After reading "Weather Or Not" (Mailbag, March 25) about the talented Jennifer Santiago, it's time to update that Don Henley classic, "Dirty Laundry" with the following verse:

Got the bubble-headed brunette from the WB

She's so cute she's way too good for TV

Give the girl some ink pretty please?

In the Tucson Weekly

Well she could've stayed a model but she wound up here

No degree in the weather but the forecast is clear

Over-qualified I fear for the Tucson Weekly...

--Howie Nave

To the Editor,

Okay, so Jennifer Santiago's letter ("Weather Or Not," March 25) was tacky, and your running it managed to trump her tackiness. Big deal. I'm far more concerned about the hateful ramblings of letter-writer Michael J. Urena ("Stormy Weather," April 8). His attempted defense of Santiago's clumsy faux pas quickly degenerated into a rant full of sexist and racist clichés.

Complaining about "white males" is so passé, and brings absolutely nothing of merit to any discussion. Is it Jeff Smith's fault that he was born a white male? And is he somehow promoting a "white man's" agenda? Of course not.
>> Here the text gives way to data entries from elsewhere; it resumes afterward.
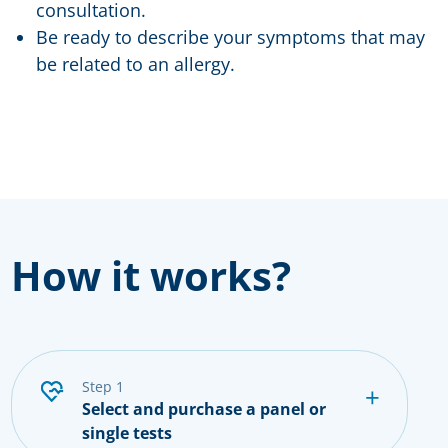
consultation.
Be ready to describe your symptoms that may
be related to an allergy.
How it works?
step 1
Select and purchase a panel or
single tests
Even worse was the shot Urena took at Tom Danehy. Urena feels that because Danehy is a father to his children, he is somehow a "castrated househusband." What nonsense! I would think that in this day and age men and women alike would celebrate a man who actually takes care of his children. I wish more men would do it, and they could probably do it without losing their precious "manhood," however they choose to define it. At the risk of stumbling into Urena's racist minefield, I find his thinking to be terribly macho, in the worst sense of the word.

Santiago's letter was embarrassing, and your printing it was mean. But Urena's letter was downright disheartening.